_WORK TASK_
Write out the records again exactly and exclude the pictures.

[Stored entries]
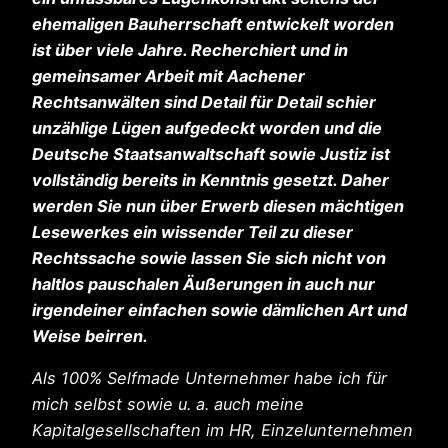
ehemaligen Bauherrschaft entwickelt worden
ist über viele Jahre. Recherchiert und in
gemeinsamer Arbeit mit Aachener
Rechtsanwälten sind Detail für Detail schier
unzählige Lügen aufgedeckt worden und die
Deutsche Staatsanwaltschaft sowie Justiz ist
vollständig bereits in Kenntnis gesetzt. Daher
werden Sie nun über Erwerb diesen mächtigen
Lesewerkes ein wissender Teil zu dieser
Rechtssache sowie lassen Sie sich nicht von
haltlos pauschalen Äußerungen in auch nur
irgendeiner einfachen sowie dämlichen Art und
Weise beirren.
Als 100% Selfmade Unternehmer habe ich für
mich selbst sowie u. a. auch meine
Kapitalgesellschaften im HR, Einzelunternehmen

_RESPONSE FOR THIS EXERCISE_
ehemaligen Bauherrschaft entwickelt worden
ist über viele Jahre. Recherchiert und in
gemeinsamer Arbeit mit Aachener
Rechtsanwälten sind Detail für Detail schier
unzählige Lügen aufgedeckt worden und die
Deutsche Staatsanwaltschaft sowie Justiz ist
vollständig bereits in Kenntnis gesetzt. Daher
werden Sie nun über Erwerb diesen mächtigen
Lesewerkes ein wissender Teil zu dieser
Rechtssache sowie lassen Sie sich nicht von
haltlos pauschalen Äußerungen in auch nur
irgendeiner einfachen sowie dämlichen Art und
Weise beirren.
Als 100% Selfmade Unternehmer habe ich für
mich selbst sowie u. a. auch meine
Kapitalgesellschaften im HR, Einzelunternehmen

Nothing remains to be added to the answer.